Same Same But Different

When we were back in the US last month, Alex and I came across this picture at his mom’s house in California. 

Alex’s mom was living in Tehran when this photo was taken, serving as an officer in the US Navy and working to conduct joint training exercises with the Iranian naval forces. The man on the left is the Iranian tea boy from her office… and yes, sharp eyes will notice that there’s a picture of the Shah of Iran on the wall behind them, which anchors the image firmly in the pre-1979 era more than any date scratched on the back of the Polaroid possibly could.

Needless to say, as I looked at this picture I was struck by the difference that 35 years can make… can you imagine that when our parents were our age, members of the US military (uncovered women, to boot!) were welcomed onto Iranian soil as trusted allies?

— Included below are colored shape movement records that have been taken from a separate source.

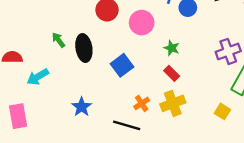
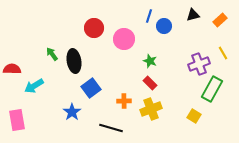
blue square: (122, 65) -> (91, 88), moved
orange cross: (142, 103) -> (124, 101), moved, turned 32

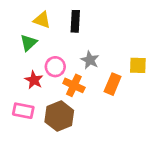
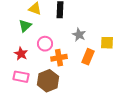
gray star: (90, 60) -> (79, 35), moved
red star: (34, 80) -> (21, 54), moved
orange cross: (74, 85) -> (59, 58), turned -35

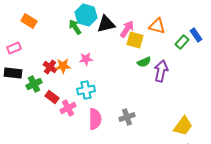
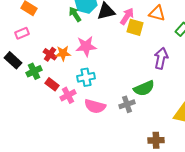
pink rectangle: (14, 48) -> (22, 33), moved
pink star: (86, 59) -> (86, 46), size x1.5
green semicircle: (144, 62) -> (144, 88), moved, size x1.5
black rectangle: (13, 73) -> (13, 60), turned 36
pink semicircle: (95, 119) -> (95, 106), turned 105

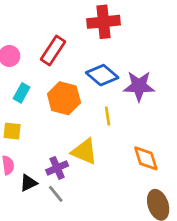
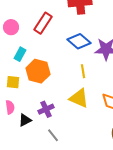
orange hexagon: (64, 98) -> (38, 71), moved
yellow triangle: (84, 152) -> (79, 98), moved
gray line: (56, 194) -> (53, 135), moved

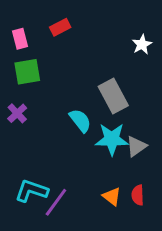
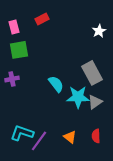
gray rectangle: (113, 96) -> (92, 73), moved
purple cross: (17, 113) -> (12, 79), turned 32
orange triangle: (112, 197) -> (70, 137), moved

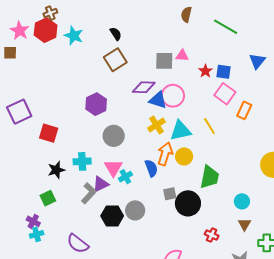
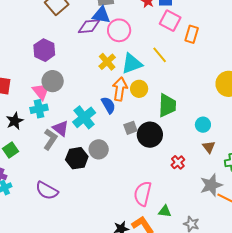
blue triangle: (158, 100) -> (101, 15), moved
gray circle: (114, 136) -> (53, 81), moved
pink triangle: (113, 168) -> (41, 91), moved
cyan cross: (125, 177) -> (84, 117), size x1.6
purple triangle: (101, 184) -> (61, 128), turned -48
red cross: (212, 235) -> (178, 162), turned 32

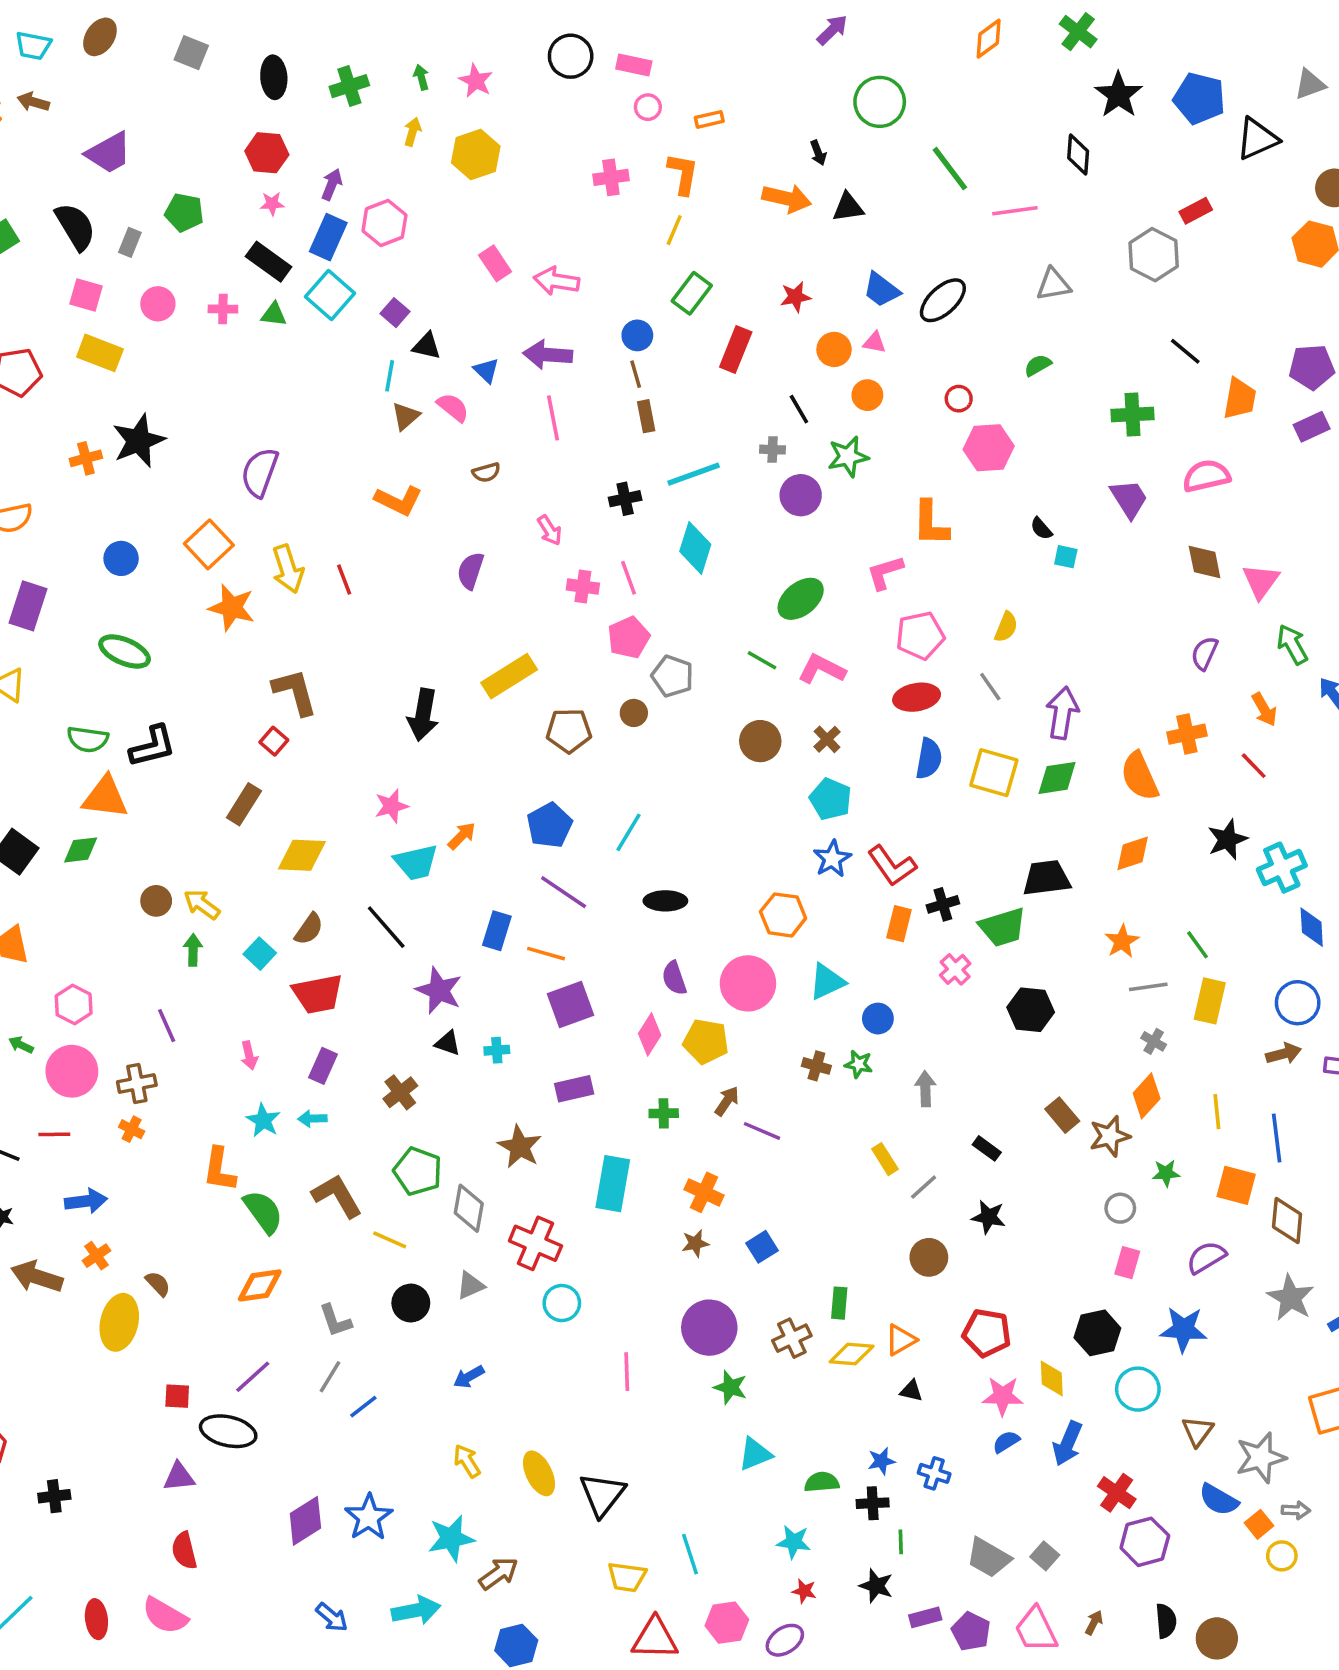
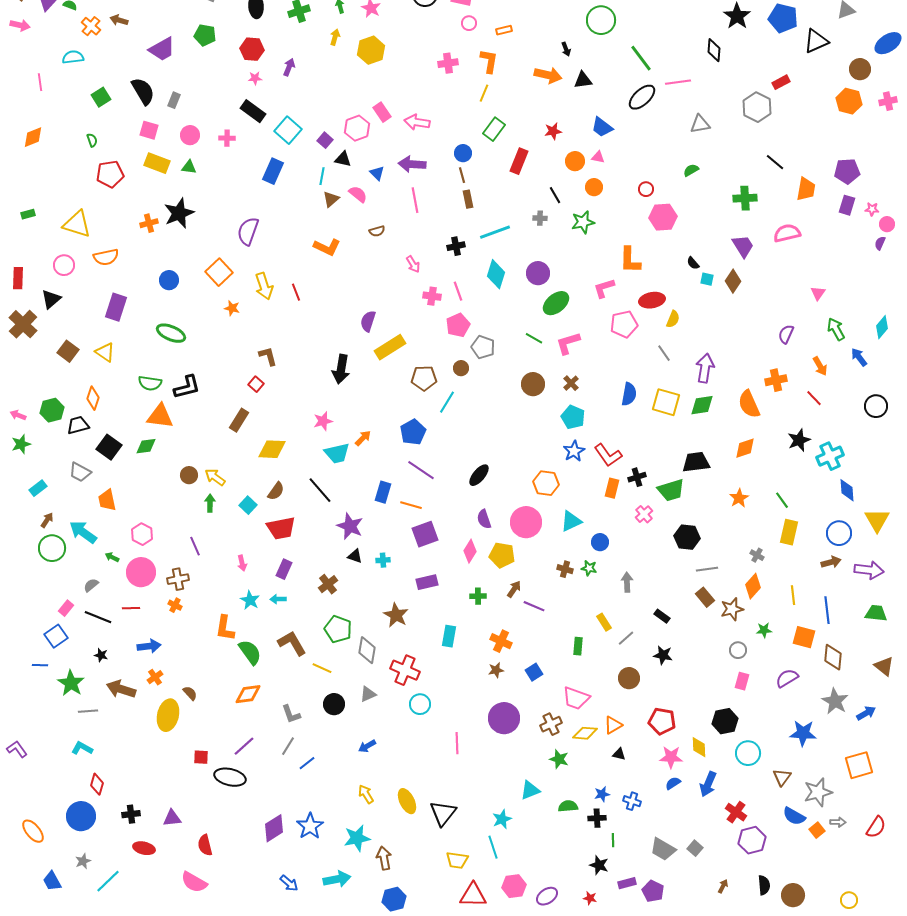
green pentagon: (184, 212) -> (205, 35), moved
pink hexagon: (384, 223) -> (357, 128), moved
blue rectangle: (328, 237) -> (273, 171), moved
black ellipse: (943, 300) -> (642, 97), moved
green triangle: (274, 314) -> (189, 167), moved
purple rectangle: (1312, 427) -> (847, 205), turned -48
purple circle: (801, 495) -> (538, 273), moved
brown diamond: (1205, 562) -> (733, 281), moved, turned 45
purple semicircle: (470, 571) -> (368, 321), moved
pink triangle: (1261, 581) -> (818, 293), size x0.7
orange star: (232, 608) -> (232, 308), size x0.6
pink L-shape: (822, 669) -> (568, 343), turned -44
brown L-shape: (295, 692) -> (268, 356), size x0.7
red ellipse: (917, 697) -> (652, 300), moved
cyan line: (629, 832) -> (447, 402), moved
black ellipse: (665, 901) -> (479, 475), turned -50
gray line: (1148, 987) -> (707, 569), moved
cyan rectangle: (613, 1184) -> (449, 636), size x0.7
green rectangle: (839, 1303) -> (578, 646), moved
blue star: (1183, 1329) -> (803, 733), moved
green star: (730, 1387) -> (559, 759), moved
purple triangle: (179, 1477) -> (172, 818), moved
cyan star: (794, 1542) -> (502, 819), moved, turned -30
yellow circle: (1282, 1556) -> (849, 900), moved
brown arrow: (499, 1573) -> (384, 858), turned -65
red star: (804, 1591) -> (590, 898), moved
red ellipse: (96, 1619) -> (144, 848), moved, turned -70
pink trapezoid: (1036, 1630) -> (576, 698), moved, turned -44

But more than that, I was struck by the funny similarities between the woman in this photo and myself. Alex’s mom was exactly 30 when it was taken - in fact, I think that’s what prompted her to get it out, since we were in town a few days before my 30th birthday. She was a blonde American girl who struck out on her own after university and found herself in the Middle East a few years later. While there, she acquired a dashing American-but-not-really-American suitor (Alex’s dad, like Alex, was raised abroad) who would become her husband. Throughout her time in the region, she was legendary for her occasional cultural missteps (apparently even in pre-revolutionary Iran, it was not a good idea to go to the religious shrine of Qom in shorts and a tank top), her fierce haggling over carpet prices, and her tendency to disappear off to places like Afghanistan for the weekend.

Sound familiar?

Okay no, you’re right - she was way cooler than I am, especially when you hear the stories about her going to the Soviet Union as part of an official US delegation and short-sheeting the KGB’s beds, or eliciting riotous laughter from a group of high-level Greek naval officers when she told them, in an inadvertent use of off-color Greek slang, that she had left “her little snatch” in the hotel room. (She meant purse, but apparently in Greek this is also synonymous with a part of the female anatomy?)

Relative coolness aside, I think it’s funny the way that personal histories and narratives repeat themselves, and the way that fate can lead you into families that are so different from - and yet in many ways complementary to - your own.

And as for that old wisdom about men marrying their mothers… ahem… no comment.